## WORK INSTRUCTION:
Transcribe exactly every line from the one with "Шереметьево граждане Украину" to the last line of the listing below, including both.

## INPUT MATERIAL:
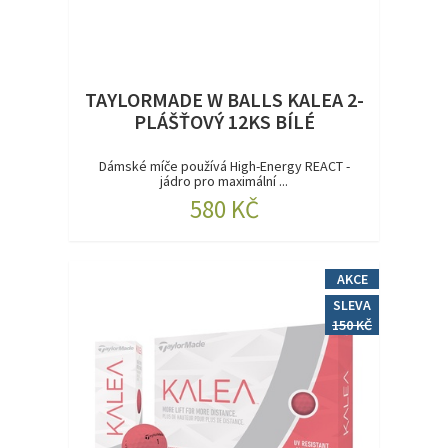
TAYLORMADE W BALLS KALEA 2-
PLÁŠŤOVÝ 12KS BÍLÉ
Dámské míče používá High-Energy REACT -
jádro pro maximální ...
580 KČ
AKCE
SLEVA
150 KČ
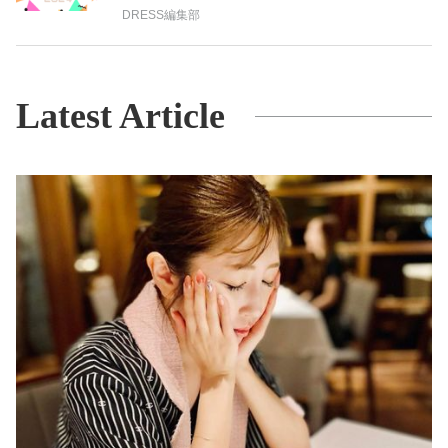
DRESS編集部
Latest Article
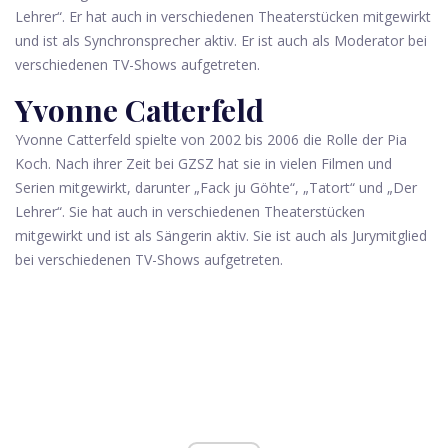
Lehrer“. Er hat auch in verschiedenen Theaterstücken mitgewirkt
und ist als Synchronsprecher aktiv. Er ist auch als Moderator bei
verschiedenen TV-Shows aufgetreten.
Yvonne Catterfeld
Yvonne Catterfeld spielte von 2002 bis 2006 die Rolle der Pia
Koch. Nach ihrer Zeit bei GZSZ hat sie in vielen Filmen und
Serien mitgewirkt, darunter „Fack ju Göhte“, „Tatort“ und „Der
Lehrer“. Sie hat auch in verschiedenen Theaterstücken
mitgewirkt und ist als Sängerin aktiv. Sie ist auch als Jurymitglied
bei verschiedenen TV-Shows aufgetreten.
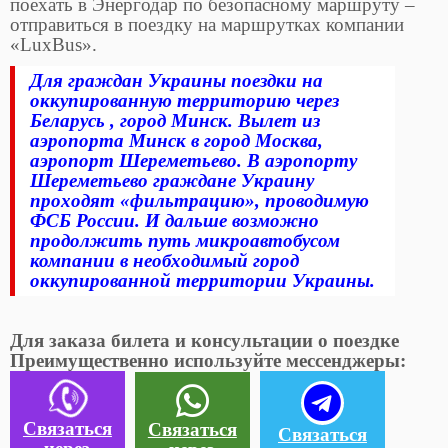
поехать в Энергодар по безопасному маршруту –
отправиться в поездку на маршрутках компании
«LuxBus».
Для граждан Украины поездки на
оккупированную территорию через
Беларусь , город Минск. Вылет из
аэропорта Минск в город Москва,
аэропорт Шереметьево. В аэропорту
Шереметьево граждане Украину
проходят «фильтрацию», проводимую
ФСБ России. И дальше возможно
продолжить путь микроавтобусом
компании в необходимый город
оккупированной территории Украины.
Для заказа билета и консультации о поездке
Преимущественно используйте мессенджеры:
Связаться
Связаться
Связаться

## WRITTEN RESPONSE:
Шереметьево граждане Украину
проходят «фильтрацию», проводимую
ФСБ России. И дальше возможно
продолжить путь микроавтобусом
компании в необходимый город
оккупированной территории Украины.
Для заказа билета и консультации о поездке
Преимущественно используйте мессенджеры:
Связаться
Связаться
Связаться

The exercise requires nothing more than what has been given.